Work instructions :: Look below for the line that has "April 2025 (570, 290)". Set down the lines from there through the line that has "April 2015 (570, 1591)", exactly as written.
# # # # # # #
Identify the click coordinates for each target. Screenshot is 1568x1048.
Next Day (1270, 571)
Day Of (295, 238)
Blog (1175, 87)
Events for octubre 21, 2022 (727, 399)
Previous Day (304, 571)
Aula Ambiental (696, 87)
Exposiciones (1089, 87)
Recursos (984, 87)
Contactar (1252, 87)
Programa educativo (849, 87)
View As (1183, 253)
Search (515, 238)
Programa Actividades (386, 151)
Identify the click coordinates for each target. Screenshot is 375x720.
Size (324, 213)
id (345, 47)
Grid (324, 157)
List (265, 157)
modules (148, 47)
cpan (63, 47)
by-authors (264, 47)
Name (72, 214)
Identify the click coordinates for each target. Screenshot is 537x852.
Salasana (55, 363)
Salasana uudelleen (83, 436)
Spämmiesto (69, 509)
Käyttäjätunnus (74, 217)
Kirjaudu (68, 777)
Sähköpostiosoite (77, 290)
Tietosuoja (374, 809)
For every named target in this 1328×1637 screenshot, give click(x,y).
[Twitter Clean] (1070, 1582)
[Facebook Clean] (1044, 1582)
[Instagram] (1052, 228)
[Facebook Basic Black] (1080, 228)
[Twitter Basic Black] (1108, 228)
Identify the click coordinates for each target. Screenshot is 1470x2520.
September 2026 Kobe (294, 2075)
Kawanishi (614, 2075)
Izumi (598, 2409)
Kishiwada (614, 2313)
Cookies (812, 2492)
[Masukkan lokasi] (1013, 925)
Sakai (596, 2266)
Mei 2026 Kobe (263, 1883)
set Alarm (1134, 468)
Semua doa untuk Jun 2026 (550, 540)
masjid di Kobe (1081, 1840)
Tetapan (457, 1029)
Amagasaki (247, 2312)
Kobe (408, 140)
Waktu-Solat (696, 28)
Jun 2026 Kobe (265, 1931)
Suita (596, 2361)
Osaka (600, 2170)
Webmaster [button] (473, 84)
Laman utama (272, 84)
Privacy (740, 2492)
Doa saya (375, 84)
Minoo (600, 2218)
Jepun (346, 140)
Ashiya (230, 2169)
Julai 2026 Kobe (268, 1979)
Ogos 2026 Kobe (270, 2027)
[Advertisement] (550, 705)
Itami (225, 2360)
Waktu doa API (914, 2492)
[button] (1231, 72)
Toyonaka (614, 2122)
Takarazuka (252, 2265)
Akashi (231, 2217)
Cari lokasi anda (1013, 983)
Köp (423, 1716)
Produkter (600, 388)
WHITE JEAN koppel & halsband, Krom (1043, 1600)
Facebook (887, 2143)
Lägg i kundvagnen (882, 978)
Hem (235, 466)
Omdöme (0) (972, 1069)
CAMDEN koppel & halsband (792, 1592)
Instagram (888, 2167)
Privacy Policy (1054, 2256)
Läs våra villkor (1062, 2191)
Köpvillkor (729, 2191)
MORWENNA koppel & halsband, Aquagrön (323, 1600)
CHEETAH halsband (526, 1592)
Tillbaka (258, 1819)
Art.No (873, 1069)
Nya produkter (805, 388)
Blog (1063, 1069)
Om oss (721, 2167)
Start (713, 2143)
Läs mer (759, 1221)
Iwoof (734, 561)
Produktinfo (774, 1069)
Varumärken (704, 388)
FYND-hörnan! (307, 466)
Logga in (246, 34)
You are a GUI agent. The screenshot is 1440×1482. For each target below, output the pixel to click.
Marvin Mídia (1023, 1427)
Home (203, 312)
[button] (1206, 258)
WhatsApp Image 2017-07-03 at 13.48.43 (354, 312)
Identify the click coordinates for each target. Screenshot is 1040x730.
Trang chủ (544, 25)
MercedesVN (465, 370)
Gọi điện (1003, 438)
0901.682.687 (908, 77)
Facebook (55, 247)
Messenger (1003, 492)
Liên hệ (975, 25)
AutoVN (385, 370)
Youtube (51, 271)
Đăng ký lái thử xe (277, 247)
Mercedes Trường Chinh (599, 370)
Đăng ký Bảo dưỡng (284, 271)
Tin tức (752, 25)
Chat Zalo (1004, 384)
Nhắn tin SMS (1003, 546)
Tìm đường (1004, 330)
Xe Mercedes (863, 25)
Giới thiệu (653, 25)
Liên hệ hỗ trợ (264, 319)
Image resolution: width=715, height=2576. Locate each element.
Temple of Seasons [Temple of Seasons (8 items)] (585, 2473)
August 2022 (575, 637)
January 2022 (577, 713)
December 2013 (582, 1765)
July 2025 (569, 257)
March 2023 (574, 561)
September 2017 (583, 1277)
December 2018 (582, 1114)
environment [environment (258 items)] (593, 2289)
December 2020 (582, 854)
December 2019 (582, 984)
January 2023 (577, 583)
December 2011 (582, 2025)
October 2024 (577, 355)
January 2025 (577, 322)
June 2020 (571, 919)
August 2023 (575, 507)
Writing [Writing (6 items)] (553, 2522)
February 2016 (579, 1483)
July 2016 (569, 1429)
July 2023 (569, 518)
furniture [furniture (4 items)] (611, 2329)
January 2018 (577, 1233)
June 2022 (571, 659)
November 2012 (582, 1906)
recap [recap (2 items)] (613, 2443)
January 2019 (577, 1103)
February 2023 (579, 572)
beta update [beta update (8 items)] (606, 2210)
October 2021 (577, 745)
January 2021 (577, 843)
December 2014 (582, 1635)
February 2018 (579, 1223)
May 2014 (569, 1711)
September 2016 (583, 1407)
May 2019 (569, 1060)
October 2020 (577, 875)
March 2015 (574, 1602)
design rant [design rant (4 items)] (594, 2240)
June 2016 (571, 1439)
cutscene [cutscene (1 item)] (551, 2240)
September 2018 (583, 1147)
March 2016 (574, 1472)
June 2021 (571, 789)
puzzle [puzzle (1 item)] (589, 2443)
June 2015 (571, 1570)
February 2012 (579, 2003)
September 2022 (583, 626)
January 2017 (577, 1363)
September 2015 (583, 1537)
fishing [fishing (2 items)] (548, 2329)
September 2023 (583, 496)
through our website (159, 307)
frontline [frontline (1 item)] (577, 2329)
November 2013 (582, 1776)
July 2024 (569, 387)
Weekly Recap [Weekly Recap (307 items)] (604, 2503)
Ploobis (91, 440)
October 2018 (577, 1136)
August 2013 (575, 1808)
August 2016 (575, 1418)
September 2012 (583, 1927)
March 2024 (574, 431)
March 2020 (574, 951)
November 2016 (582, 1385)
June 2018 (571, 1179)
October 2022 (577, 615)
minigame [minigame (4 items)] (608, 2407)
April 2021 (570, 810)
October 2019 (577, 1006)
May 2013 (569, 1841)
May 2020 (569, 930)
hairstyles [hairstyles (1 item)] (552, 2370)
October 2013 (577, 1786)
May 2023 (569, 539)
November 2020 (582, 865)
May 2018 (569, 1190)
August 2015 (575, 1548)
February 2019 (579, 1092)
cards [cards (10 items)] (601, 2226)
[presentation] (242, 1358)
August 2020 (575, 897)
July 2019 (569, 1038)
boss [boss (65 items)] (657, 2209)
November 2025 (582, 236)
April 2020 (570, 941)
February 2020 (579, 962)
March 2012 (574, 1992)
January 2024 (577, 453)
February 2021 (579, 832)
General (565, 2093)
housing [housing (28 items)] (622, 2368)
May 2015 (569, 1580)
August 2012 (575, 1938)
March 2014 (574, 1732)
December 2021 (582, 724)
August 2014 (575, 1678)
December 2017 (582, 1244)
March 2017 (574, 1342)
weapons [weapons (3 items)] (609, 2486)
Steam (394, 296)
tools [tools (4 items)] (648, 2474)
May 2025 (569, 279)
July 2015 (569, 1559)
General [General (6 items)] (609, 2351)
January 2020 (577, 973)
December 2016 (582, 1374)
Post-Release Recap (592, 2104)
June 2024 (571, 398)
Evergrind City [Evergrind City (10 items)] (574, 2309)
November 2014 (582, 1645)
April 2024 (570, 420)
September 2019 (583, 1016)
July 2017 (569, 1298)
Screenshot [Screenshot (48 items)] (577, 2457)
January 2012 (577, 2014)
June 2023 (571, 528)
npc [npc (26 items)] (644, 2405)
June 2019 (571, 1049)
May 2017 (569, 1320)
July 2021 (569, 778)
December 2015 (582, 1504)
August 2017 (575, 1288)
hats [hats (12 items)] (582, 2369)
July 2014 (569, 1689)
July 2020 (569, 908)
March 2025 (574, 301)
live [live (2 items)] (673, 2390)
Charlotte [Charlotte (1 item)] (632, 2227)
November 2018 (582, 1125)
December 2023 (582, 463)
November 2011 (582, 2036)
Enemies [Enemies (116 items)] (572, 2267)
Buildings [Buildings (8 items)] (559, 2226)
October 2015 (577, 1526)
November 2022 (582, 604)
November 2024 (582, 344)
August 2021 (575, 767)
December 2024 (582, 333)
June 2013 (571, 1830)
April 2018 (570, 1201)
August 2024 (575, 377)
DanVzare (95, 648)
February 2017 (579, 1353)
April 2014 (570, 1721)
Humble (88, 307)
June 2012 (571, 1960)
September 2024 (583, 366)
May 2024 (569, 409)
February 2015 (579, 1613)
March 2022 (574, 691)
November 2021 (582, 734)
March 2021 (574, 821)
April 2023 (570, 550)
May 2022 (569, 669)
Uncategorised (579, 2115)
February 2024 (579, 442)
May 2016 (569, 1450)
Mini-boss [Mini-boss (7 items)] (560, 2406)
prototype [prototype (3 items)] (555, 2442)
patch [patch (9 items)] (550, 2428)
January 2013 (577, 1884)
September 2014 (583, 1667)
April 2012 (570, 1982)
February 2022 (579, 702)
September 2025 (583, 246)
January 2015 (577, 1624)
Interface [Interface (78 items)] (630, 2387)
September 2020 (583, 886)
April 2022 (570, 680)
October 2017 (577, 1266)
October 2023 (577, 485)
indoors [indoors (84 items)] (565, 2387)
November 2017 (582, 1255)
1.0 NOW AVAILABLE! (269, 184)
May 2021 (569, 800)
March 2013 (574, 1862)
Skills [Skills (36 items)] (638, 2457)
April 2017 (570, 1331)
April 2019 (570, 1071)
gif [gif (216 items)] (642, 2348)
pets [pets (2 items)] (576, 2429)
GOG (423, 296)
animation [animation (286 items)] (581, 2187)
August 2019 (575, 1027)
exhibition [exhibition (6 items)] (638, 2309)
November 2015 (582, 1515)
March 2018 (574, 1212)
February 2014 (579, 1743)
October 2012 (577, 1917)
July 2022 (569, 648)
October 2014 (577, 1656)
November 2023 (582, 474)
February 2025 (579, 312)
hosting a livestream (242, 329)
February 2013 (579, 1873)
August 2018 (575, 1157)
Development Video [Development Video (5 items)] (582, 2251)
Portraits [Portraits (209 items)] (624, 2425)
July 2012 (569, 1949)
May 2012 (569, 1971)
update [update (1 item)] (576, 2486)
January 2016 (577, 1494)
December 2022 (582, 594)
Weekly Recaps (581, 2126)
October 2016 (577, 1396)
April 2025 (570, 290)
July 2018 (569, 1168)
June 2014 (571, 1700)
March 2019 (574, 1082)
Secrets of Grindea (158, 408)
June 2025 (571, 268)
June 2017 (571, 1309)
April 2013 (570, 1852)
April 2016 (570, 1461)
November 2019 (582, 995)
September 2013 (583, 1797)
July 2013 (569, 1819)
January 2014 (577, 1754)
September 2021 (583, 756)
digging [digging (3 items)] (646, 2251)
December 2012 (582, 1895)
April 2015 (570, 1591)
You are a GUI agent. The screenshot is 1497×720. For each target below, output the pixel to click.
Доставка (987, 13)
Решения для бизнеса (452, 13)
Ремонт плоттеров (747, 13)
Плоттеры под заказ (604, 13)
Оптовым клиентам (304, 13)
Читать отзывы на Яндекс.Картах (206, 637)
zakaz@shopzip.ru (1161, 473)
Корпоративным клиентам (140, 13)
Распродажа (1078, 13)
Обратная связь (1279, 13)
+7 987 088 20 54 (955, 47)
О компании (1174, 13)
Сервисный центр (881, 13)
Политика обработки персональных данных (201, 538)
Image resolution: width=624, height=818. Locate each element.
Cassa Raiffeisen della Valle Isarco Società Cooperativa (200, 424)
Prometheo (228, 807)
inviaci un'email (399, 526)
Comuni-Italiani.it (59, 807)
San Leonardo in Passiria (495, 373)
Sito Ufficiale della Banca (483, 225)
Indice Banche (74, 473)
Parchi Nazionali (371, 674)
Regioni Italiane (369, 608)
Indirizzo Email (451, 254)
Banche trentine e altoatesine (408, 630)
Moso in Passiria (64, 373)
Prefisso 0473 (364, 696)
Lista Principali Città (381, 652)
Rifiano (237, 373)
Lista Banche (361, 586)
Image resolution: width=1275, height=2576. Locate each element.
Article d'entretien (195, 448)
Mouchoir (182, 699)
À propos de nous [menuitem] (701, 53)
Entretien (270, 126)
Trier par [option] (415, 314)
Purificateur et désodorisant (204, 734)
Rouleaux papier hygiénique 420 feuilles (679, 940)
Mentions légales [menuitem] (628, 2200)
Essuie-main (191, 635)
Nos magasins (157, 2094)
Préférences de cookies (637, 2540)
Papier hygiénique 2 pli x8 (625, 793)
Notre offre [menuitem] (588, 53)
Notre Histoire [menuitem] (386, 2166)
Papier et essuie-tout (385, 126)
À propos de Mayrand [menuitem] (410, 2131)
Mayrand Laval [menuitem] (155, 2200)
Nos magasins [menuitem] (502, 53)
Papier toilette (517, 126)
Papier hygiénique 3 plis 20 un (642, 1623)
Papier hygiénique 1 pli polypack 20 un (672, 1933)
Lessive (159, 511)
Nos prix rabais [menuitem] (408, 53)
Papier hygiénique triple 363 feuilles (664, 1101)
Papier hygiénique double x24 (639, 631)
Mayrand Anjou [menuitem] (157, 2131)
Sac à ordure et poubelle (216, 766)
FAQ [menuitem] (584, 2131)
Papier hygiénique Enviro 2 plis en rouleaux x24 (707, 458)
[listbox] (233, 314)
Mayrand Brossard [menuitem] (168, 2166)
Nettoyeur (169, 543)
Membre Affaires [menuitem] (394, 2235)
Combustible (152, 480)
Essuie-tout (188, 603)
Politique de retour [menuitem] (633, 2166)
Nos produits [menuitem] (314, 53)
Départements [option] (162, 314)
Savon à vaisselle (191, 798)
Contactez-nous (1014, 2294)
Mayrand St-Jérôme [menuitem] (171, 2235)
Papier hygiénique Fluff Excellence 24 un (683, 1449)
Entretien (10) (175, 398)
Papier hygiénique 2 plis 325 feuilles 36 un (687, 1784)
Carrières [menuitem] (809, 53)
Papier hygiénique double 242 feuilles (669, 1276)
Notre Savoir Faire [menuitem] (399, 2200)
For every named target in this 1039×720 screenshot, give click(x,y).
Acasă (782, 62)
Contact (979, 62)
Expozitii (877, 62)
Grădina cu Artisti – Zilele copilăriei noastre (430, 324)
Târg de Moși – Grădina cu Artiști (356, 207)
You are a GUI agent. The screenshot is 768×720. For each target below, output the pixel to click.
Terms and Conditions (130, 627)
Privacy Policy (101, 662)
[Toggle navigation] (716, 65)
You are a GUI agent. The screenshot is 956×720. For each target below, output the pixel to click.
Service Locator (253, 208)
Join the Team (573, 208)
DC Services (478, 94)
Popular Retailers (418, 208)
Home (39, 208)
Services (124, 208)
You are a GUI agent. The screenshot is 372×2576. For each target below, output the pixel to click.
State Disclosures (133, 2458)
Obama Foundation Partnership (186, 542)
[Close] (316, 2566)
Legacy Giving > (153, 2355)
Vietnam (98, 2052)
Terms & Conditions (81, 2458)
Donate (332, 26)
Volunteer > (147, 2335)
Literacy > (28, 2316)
# # # # # # #
Response to the task ::
April 2025 (570, 290)
July 2018 (569, 1168)
June 2014 (571, 1700)
March 2019 (574, 1082)
Secrets of Grindea (158, 408)
June 2025 (571, 268)
June 2017 (571, 1309)
April 2013 (570, 1852)
April 2016 (570, 1461)
November 2019 (582, 995)
September 2013 (583, 1797)
July 2013 (569, 1819)
January 2014 (577, 1754)
September 2021 (583, 756)
digging [digging (3 items)] (646, 2251)
December 2012 (582, 1895)
April 2015 (570, 1591)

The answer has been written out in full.